Im kleinen Gebäude an der Wiener Straße, am linken Ufer des Mühlganges, herrscht reges Treiben, ein lodernder Kamin spendet den anwesenden Transitarbeitskräften der Initiative Natur.Werk.Stadt Wärme. Wer sich ins kühle Freie begibt und die Brücke passiert, steht am rechten Mühlgangufer vor dem Wertschätzungsgarten, wo Natur erlebbar gemacht werden soll.

Hier entstand in den letzten Jahren eine einzigartige Kooperation zwischen der Natur.Werk.Stadt, den Steirischen Pfadfindern und Pfadfinderinnen und dem direkt neben dem Grundstück gelegenen Jugendzentrum Echo. Die Stadt Graz stellte das Grundstück 2016 zur Verfügung, die drei Parteien erarbeiteten gemeinsam ein Konzept und feierten im Oktober 2020 die Eröffnung. Das Wertschätzungszentrum soll das Verständnis für Natur schärfen, aber auch das Miteinander so unterschiedlicher Gruppen wie Jugendlicher und Langzeitarbeitsloser stärken.

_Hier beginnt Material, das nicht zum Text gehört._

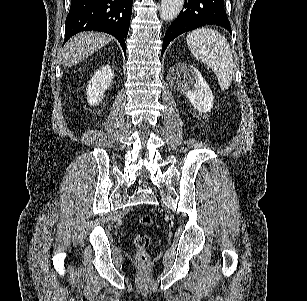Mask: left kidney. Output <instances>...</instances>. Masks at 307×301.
<instances>
[{
    "instance_id": "1",
    "label": "left kidney",
    "mask_w": 307,
    "mask_h": 301,
    "mask_svg": "<svg viewBox=\"0 0 307 301\" xmlns=\"http://www.w3.org/2000/svg\"><path fill=\"white\" fill-rule=\"evenodd\" d=\"M173 70L179 78L174 80V88L181 90L198 112H210L214 104L213 92L198 68H195L193 64L180 62V64H174Z\"/></svg>"
}]
</instances>
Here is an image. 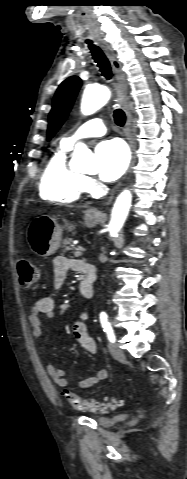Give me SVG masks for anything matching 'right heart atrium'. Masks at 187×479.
<instances>
[{
  "mask_svg": "<svg viewBox=\"0 0 187 479\" xmlns=\"http://www.w3.org/2000/svg\"><path fill=\"white\" fill-rule=\"evenodd\" d=\"M94 184H95V182L92 178L84 176L83 185H84L85 189H87V190L91 189L94 186Z\"/></svg>",
  "mask_w": 187,
  "mask_h": 479,
  "instance_id": "obj_1",
  "label": "right heart atrium"
}]
</instances>
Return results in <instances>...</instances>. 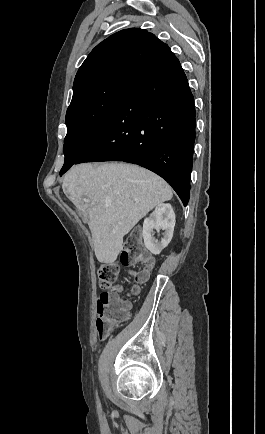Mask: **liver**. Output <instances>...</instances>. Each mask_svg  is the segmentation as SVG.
Returning <instances> with one entry per match:
<instances>
[{"label":"liver","instance_id":"1","mask_svg":"<svg viewBox=\"0 0 265 434\" xmlns=\"http://www.w3.org/2000/svg\"><path fill=\"white\" fill-rule=\"evenodd\" d=\"M62 190L88 224L101 264H113L124 236L150 210L173 196L162 178L131 164L73 166L64 176Z\"/></svg>","mask_w":265,"mask_h":434}]
</instances>
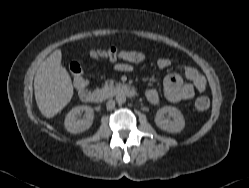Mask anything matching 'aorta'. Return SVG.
Wrapping results in <instances>:
<instances>
[{"label": "aorta", "instance_id": "1", "mask_svg": "<svg viewBox=\"0 0 249 188\" xmlns=\"http://www.w3.org/2000/svg\"><path fill=\"white\" fill-rule=\"evenodd\" d=\"M116 102L118 104H124L126 102V96L123 93H118L116 95Z\"/></svg>", "mask_w": 249, "mask_h": 188}]
</instances>
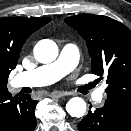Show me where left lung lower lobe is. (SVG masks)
Segmentation results:
<instances>
[{
	"mask_svg": "<svg viewBox=\"0 0 131 131\" xmlns=\"http://www.w3.org/2000/svg\"><path fill=\"white\" fill-rule=\"evenodd\" d=\"M77 130L131 131V110L106 100L103 107L89 111L78 123Z\"/></svg>",
	"mask_w": 131,
	"mask_h": 131,
	"instance_id": "obj_1",
	"label": "left lung lower lobe"
}]
</instances>
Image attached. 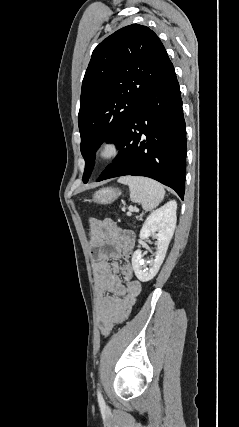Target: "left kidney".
Segmentation results:
<instances>
[{
    "label": "left kidney",
    "mask_w": 239,
    "mask_h": 427,
    "mask_svg": "<svg viewBox=\"0 0 239 427\" xmlns=\"http://www.w3.org/2000/svg\"><path fill=\"white\" fill-rule=\"evenodd\" d=\"M177 203L173 200L153 211L145 220L140 231V238L146 240L154 236L156 241L155 259L149 263L147 268L142 260V251L136 250L132 256V266L136 277L141 282H147L158 273L162 265L168 245L176 227Z\"/></svg>",
    "instance_id": "1"
}]
</instances>
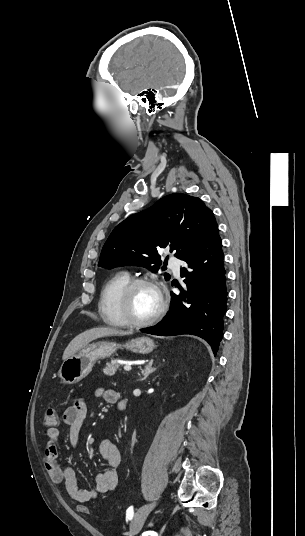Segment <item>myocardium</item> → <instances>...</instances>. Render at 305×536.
<instances>
[{"label": "myocardium", "mask_w": 305, "mask_h": 536, "mask_svg": "<svg viewBox=\"0 0 305 536\" xmlns=\"http://www.w3.org/2000/svg\"><path fill=\"white\" fill-rule=\"evenodd\" d=\"M151 285L153 286L160 298V305L158 310L152 315L137 319L134 318L130 312V298L133 290L139 285ZM168 305L167 298L161 289L160 285L150 277H138L130 279V281L124 286L119 296V310L122 318L124 319L125 325L129 327H142L149 325L158 319H160L166 312Z\"/></svg>", "instance_id": "f54148a6"}]
</instances>
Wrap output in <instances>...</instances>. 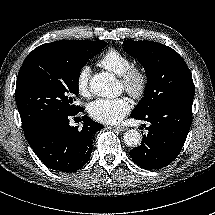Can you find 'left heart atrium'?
I'll return each instance as SVG.
<instances>
[{
  "instance_id": "1",
  "label": "left heart atrium",
  "mask_w": 215,
  "mask_h": 215,
  "mask_svg": "<svg viewBox=\"0 0 215 215\" xmlns=\"http://www.w3.org/2000/svg\"><path fill=\"white\" fill-rule=\"evenodd\" d=\"M130 102L126 97L115 99L99 98L89 106L90 116L102 123L114 124L130 112Z\"/></svg>"
}]
</instances>
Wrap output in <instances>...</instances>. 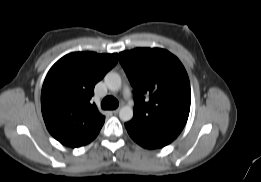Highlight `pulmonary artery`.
<instances>
[{
    "instance_id": "obj_1",
    "label": "pulmonary artery",
    "mask_w": 261,
    "mask_h": 182,
    "mask_svg": "<svg viewBox=\"0 0 261 182\" xmlns=\"http://www.w3.org/2000/svg\"><path fill=\"white\" fill-rule=\"evenodd\" d=\"M124 96L128 99H131V91L129 87L125 86L123 89Z\"/></svg>"
}]
</instances>
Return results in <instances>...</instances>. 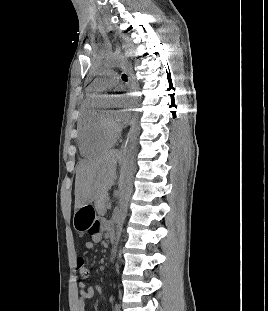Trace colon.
<instances>
[{
  "instance_id": "obj_1",
  "label": "colon",
  "mask_w": 268,
  "mask_h": 311,
  "mask_svg": "<svg viewBox=\"0 0 268 311\" xmlns=\"http://www.w3.org/2000/svg\"><path fill=\"white\" fill-rule=\"evenodd\" d=\"M77 269L79 271V275L83 278H86L89 276V269L87 268L86 266V263H85V259L84 257L82 256H79L77 258Z\"/></svg>"
}]
</instances>
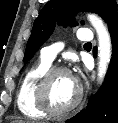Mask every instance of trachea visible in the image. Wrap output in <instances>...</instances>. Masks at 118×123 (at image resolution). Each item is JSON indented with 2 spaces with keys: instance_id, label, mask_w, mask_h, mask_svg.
<instances>
[{
  "instance_id": "trachea-1",
  "label": "trachea",
  "mask_w": 118,
  "mask_h": 123,
  "mask_svg": "<svg viewBox=\"0 0 118 123\" xmlns=\"http://www.w3.org/2000/svg\"><path fill=\"white\" fill-rule=\"evenodd\" d=\"M85 44H87V45H91V43H89V42H88V43H85Z\"/></svg>"
}]
</instances>
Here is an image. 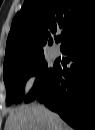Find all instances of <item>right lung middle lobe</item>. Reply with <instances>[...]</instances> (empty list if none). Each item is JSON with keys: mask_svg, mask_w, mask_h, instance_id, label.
<instances>
[{"mask_svg": "<svg viewBox=\"0 0 95 130\" xmlns=\"http://www.w3.org/2000/svg\"><path fill=\"white\" fill-rule=\"evenodd\" d=\"M55 70L56 66L48 68L45 59L41 58L32 63L3 71L7 105L21 102L24 97L25 82L30 76L39 75V80L35 82L33 89L25 99L26 102L31 101L44 88Z\"/></svg>", "mask_w": 95, "mask_h": 130, "instance_id": "right-lung-middle-lobe-1", "label": "right lung middle lobe"}]
</instances>
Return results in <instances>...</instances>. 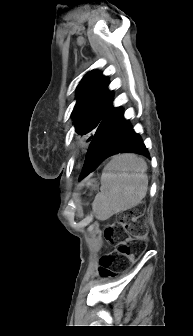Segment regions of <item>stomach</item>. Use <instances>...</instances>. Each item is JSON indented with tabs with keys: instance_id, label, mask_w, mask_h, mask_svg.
<instances>
[{
	"instance_id": "0dacf381",
	"label": "stomach",
	"mask_w": 193,
	"mask_h": 336,
	"mask_svg": "<svg viewBox=\"0 0 193 336\" xmlns=\"http://www.w3.org/2000/svg\"><path fill=\"white\" fill-rule=\"evenodd\" d=\"M86 186L90 191H93L97 188L98 185H97V182L95 180H90L86 183Z\"/></svg>"
}]
</instances>
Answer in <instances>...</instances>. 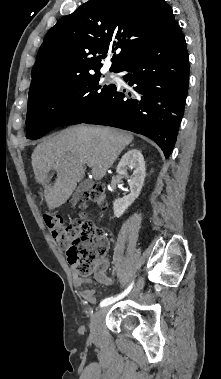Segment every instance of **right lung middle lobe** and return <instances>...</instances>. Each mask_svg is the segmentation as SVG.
I'll list each match as a JSON object with an SVG mask.
<instances>
[{
	"label": "right lung middle lobe",
	"mask_w": 221,
	"mask_h": 379,
	"mask_svg": "<svg viewBox=\"0 0 221 379\" xmlns=\"http://www.w3.org/2000/svg\"><path fill=\"white\" fill-rule=\"evenodd\" d=\"M100 76L98 71L56 82L28 101L26 137L38 139L56 127L71 124L79 116H87L114 87L104 84Z\"/></svg>",
	"instance_id": "1"
}]
</instances>
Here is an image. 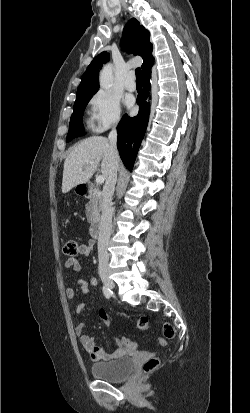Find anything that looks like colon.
<instances>
[{
	"instance_id": "colon-1",
	"label": "colon",
	"mask_w": 250,
	"mask_h": 413,
	"mask_svg": "<svg viewBox=\"0 0 250 413\" xmlns=\"http://www.w3.org/2000/svg\"><path fill=\"white\" fill-rule=\"evenodd\" d=\"M79 249V244L75 239H68L64 246H63V252L68 255V256H75L78 253ZM100 317L103 320V324L107 326V328H112V323H110V318L107 316L104 310L100 311ZM137 326L140 330H146L149 326L148 319L146 317H141L138 320ZM162 330H163V335L164 338L167 340H173L176 336V331L175 328L167 323L164 322L162 324ZM119 342L122 343L123 346H125L126 349H130L132 354H137L138 349L143 348V343L141 342H135L132 337H126V336H119ZM164 338L159 339V343L162 346L166 345V341ZM160 365V360L156 357H151L147 359L143 366H142V374L143 375H148L151 372L155 371Z\"/></svg>"
}]
</instances>
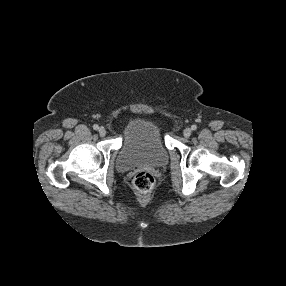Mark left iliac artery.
<instances>
[{
  "label": "left iliac artery",
  "instance_id": "44dca946",
  "mask_svg": "<svg viewBox=\"0 0 286 286\" xmlns=\"http://www.w3.org/2000/svg\"><path fill=\"white\" fill-rule=\"evenodd\" d=\"M191 129L195 131L197 129V126L196 125H192Z\"/></svg>",
  "mask_w": 286,
  "mask_h": 286
}]
</instances>
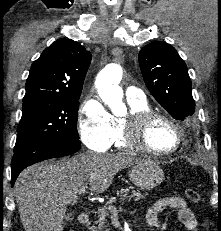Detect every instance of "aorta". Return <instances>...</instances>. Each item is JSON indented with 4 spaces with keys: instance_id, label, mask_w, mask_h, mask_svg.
<instances>
[{
    "instance_id": "obj_1",
    "label": "aorta",
    "mask_w": 221,
    "mask_h": 231,
    "mask_svg": "<svg viewBox=\"0 0 221 231\" xmlns=\"http://www.w3.org/2000/svg\"><path fill=\"white\" fill-rule=\"evenodd\" d=\"M122 73L121 66L109 64L98 74L96 79L99 96L115 115L121 114L124 109L123 90L119 86Z\"/></svg>"
}]
</instances>
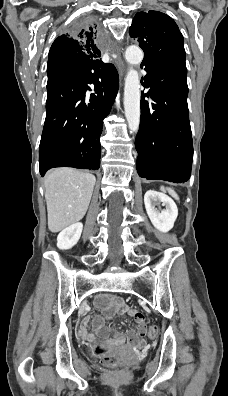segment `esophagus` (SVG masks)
Masks as SVG:
<instances>
[{
  "label": "esophagus",
  "instance_id": "34e87169",
  "mask_svg": "<svg viewBox=\"0 0 228 396\" xmlns=\"http://www.w3.org/2000/svg\"><path fill=\"white\" fill-rule=\"evenodd\" d=\"M120 51H121V47L119 46L117 48V52L120 53ZM118 69H119V71H120V73L122 75L123 74V64H122L121 60L118 61Z\"/></svg>",
  "mask_w": 228,
  "mask_h": 396
}]
</instances>
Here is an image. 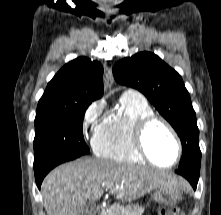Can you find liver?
<instances>
[{"label":"liver","instance_id":"6515ba94","mask_svg":"<svg viewBox=\"0 0 221 215\" xmlns=\"http://www.w3.org/2000/svg\"><path fill=\"white\" fill-rule=\"evenodd\" d=\"M106 184L118 200L132 202L154 189L186 188L185 180L168 172L130 163L81 158L58 166L41 186L47 215H81L87 201L99 200Z\"/></svg>","mask_w":221,"mask_h":215}]
</instances>
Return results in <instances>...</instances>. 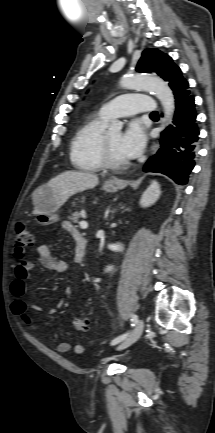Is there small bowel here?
Here are the masks:
<instances>
[{
  "instance_id": "obj_1",
  "label": "small bowel",
  "mask_w": 215,
  "mask_h": 433,
  "mask_svg": "<svg viewBox=\"0 0 215 433\" xmlns=\"http://www.w3.org/2000/svg\"><path fill=\"white\" fill-rule=\"evenodd\" d=\"M64 230L68 231L75 241V254L74 262L80 263L81 257L80 247L85 240L80 231L70 222L63 223ZM37 256L41 264L47 268L54 270L59 274H64L69 270V263L55 258L52 249L48 245H39L36 248ZM34 267L32 261L20 260L14 268V278L10 283V293L14 298L12 305L13 313L18 316L26 325L33 327L32 318L29 315V310H37L38 307L25 300L26 284L29 279L30 273ZM51 340L56 342L57 335L51 336ZM71 349V344L67 341L58 342L56 350L60 353H66ZM75 352L81 353L84 350V346L76 344L74 347Z\"/></svg>"
}]
</instances>
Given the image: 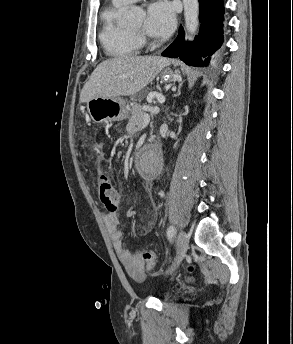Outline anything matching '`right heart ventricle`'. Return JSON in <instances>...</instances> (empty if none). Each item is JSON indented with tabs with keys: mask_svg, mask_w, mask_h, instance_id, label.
Returning a JSON list of instances; mask_svg holds the SVG:
<instances>
[{
	"mask_svg": "<svg viewBox=\"0 0 293 344\" xmlns=\"http://www.w3.org/2000/svg\"><path fill=\"white\" fill-rule=\"evenodd\" d=\"M126 5L112 0L101 12L99 39L106 54L112 57H134L141 50L139 38L119 22Z\"/></svg>",
	"mask_w": 293,
	"mask_h": 344,
	"instance_id": "obj_1",
	"label": "right heart ventricle"
}]
</instances>
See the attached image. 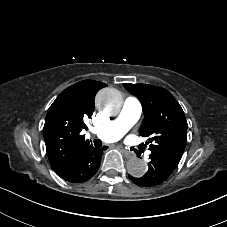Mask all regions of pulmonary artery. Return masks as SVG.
<instances>
[{
    "label": "pulmonary artery",
    "instance_id": "1",
    "mask_svg": "<svg viewBox=\"0 0 227 227\" xmlns=\"http://www.w3.org/2000/svg\"><path fill=\"white\" fill-rule=\"evenodd\" d=\"M141 112V101L137 95L131 94L125 98L123 108L119 115L107 122L106 125L92 127L86 131L88 138L101 136L109 142H114L122 137L139 119Z\"/></svg>",
    "mask_w": 227,
    "mask_h": 227
}]
</instances>
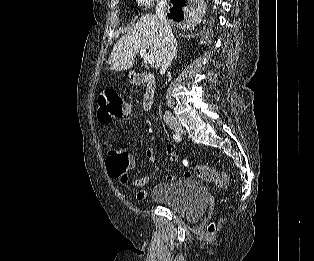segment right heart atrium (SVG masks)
Segmentation results:
<instances>
[{"label": "right heart atrium", "instance_id": "right-heart-atrium-1", "mask_svg": "<svg viewBox=\"0 0 314 261\" xmlns=\"http://www.w3.org/2000/svg\"><path fill=\"white\" fill-rule=\"evenodd\" d=\"M154 0H136L137 4L141 7V8H148Z\"/></svg>", "mask_w": 314, "mask_h": 261}]
</instances>
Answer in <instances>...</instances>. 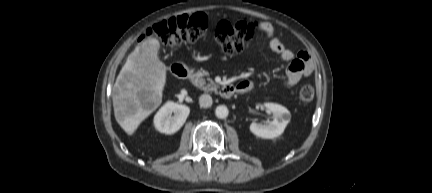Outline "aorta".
<instances>
[{
  "label": "aorta",
  "mask_w": 432,
  "mask_h": 193,
  "mask_svg": "<svg viewBox=\"0 0 432 193\" xmlns=\"http://www.w3.org/2000/svg\"><path fill=\"white\" fill-rule=\"evenodd\" d=\"M228 114H229V110L225 105H219L215 109V115L220 119L226 118Z\"/></svg>",
  "instance_id": "obj_1"
}]
</instances>
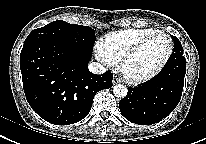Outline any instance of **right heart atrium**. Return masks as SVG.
I'll list each match as a JSON object with an SVG mask.
<instances>
[{
  "label": "right heart atrium",
  "instance_id": "1",
  "mask_svg": "<svg viewBox=\"0 0 206 144\" xmlns=\"http://www.w3.org/2000/svg\"><path fill=\"white\" fill-rule=\"evenodd\" d=\"M95 55L96 57L103 62L105 65L111 66L114 64V62L111 60V58L106 54V52L104 51L102 45L100 42H98L95 45Z\"/></svg>",
  "mask_w": 206,
  "mask_h": 144
}]
</instances>
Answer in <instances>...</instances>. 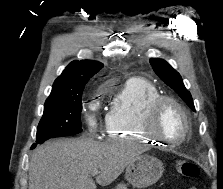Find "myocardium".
<instances>
[{
    "label": "myocardium",
    "instance_id": "f54148a6",
    "mask_svg": "<svg viewBox=\"0 0 223 189\" xmlns=\"http://www.w3.org/2000/svg\"><path fill=\"white\" fill-rule=\"evenodd\" d=\"M172 104L175 106L183 116L185 122L184 135L178 141L170 142L164 137H162L157 131V119L163 106L166 104ZM191 120L186 108L175 98L167 95H159L154 100H152L146 107L141 120V129L145 135L148 137L167 144L168 147H177L184 143L191 134Z\"/></svg>",
    "mask_w": 223,
    "mask_h": 189
}]
</instances>
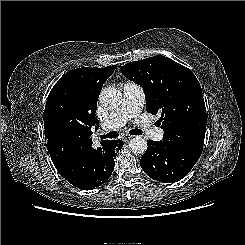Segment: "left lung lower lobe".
I'll use <instances>...</instances> for the list:
<instances>
[{
    "label": "left lung lower lobe",
    "instance_id": "1",
    "mask_svg": "<svg viewBox=\"0 0 245 245\" xmlns=\"http://www.w3.org/2000/svg\"><path fill=\"white\" fill-rule=\"evenodd\" d=\"M147 144L140 165L148 176L163 183H174L185 177L202 153L190 147H170L162 141L149 140Z\"/></svg>",
    "mask_w": 245,
    "mask_h": 245
}]
</instances>
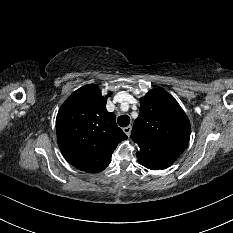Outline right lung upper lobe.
<instances>
[{
	"mask_svg": "<svg viewBox=\"0 0 233 233\" xmlns=\"http://www.w3.org/2000/svg\"><path fill=\"white\" fill-rule=\"evenodd\" d=\"M107 96L96 85H85L60 107L56 133L64 158L89 173L103 171L117 145L127 139L117 126L115 115L106 110Z\"/></svg>",
	"mask_w": 233,
	"mask_h": 233,
	"instance_id": "right-lung-upper-lobe-1",
	"label": "right lung upper lobe"
}]
</instances>
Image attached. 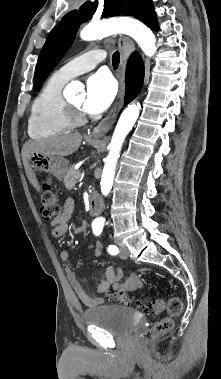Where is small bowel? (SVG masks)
Wrapping results in <instances>:
<instances>
[{"mask_svg":"<svg viewBox=\"0 0 221 379\" xmlns=\"http://www.w3.org/2000/svg\"><path fill=\"white\" fill-rule=\"evenodd\" d=\"M72 212L73 201L71 199H67L60 213L51 223V234L54 238H60L68 231L69 222L72 219ZM101 251L102 246L97 243L95 247V255H100ZM60 258L65 267L67 279L81 302L87 306H96L101 304L103 299L100 297L90 296L78 281L75 271L68 266L70 253L67 250L61 251ZM141 285V280L136 274L131 273L124 278L122 269H115L113 266H108L105 269L103 278H101L97 283L95 291L98 294L110 291L125 293L128 291H134L140 288Z\"/></svg>","mask_w":221,"mask_h":379,"instance_id":"obj_1","label":"small bowel"}]
</instances>
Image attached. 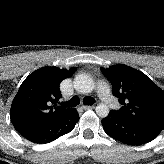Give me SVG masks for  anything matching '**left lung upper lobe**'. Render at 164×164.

Daniela Zeschko (Natur.Werk.Stadt) und Sara Chinello (Jugendzentrum Echo) führen die Annenpost durch den Wertschätzungsgarten – Foto: Felix Neumann

Beim Blick in den Wertschätzungsgarten sticht gleich der Unterschied zu üblichen öffentlichen Parkflächen ins Auge. Gestriegelt ist hier nichts – eine bunte Blühwiese wurde angesetzt, das Gemüse wächst nicht in Reih und Glied und „Gstättn“ werden zugelassen. Laut Daniela Zeschko, Leiterin der Natur.Werk.Stadt, sei das beabsichtigt: „Auch eine Nachbarschaft kann bunt sein.“ Es gebe viele Parallelen zwischen einem Garten und unserer Gesellschaft, wie schon der Philosoph Jean-Jacques Rousseau festgehalten habe.

„Die kennen nur den Citypark“

Im Wertschätzungsgarten zeigen Tafeln interaktive Stationen an, die bei kostenlosen Workshops für Schulgruppen zum Einsatz kommen. Dabei geht es um das Lernen mit und über Pflanzen, um Kreativität und Teamgeist. Etwa bei der Station “Umwege durch den Garten” sollen die Kinder mitnehmen, dass der kürzeste Weg nicht immer der beste sein muss. Beim “Natur-Bingo” sammeln sie neben Eicheln und Zapfen auch Erfahrungen. Der Bau einer Leonardo-Brücke soll die Gruppe zusammenschweißen. 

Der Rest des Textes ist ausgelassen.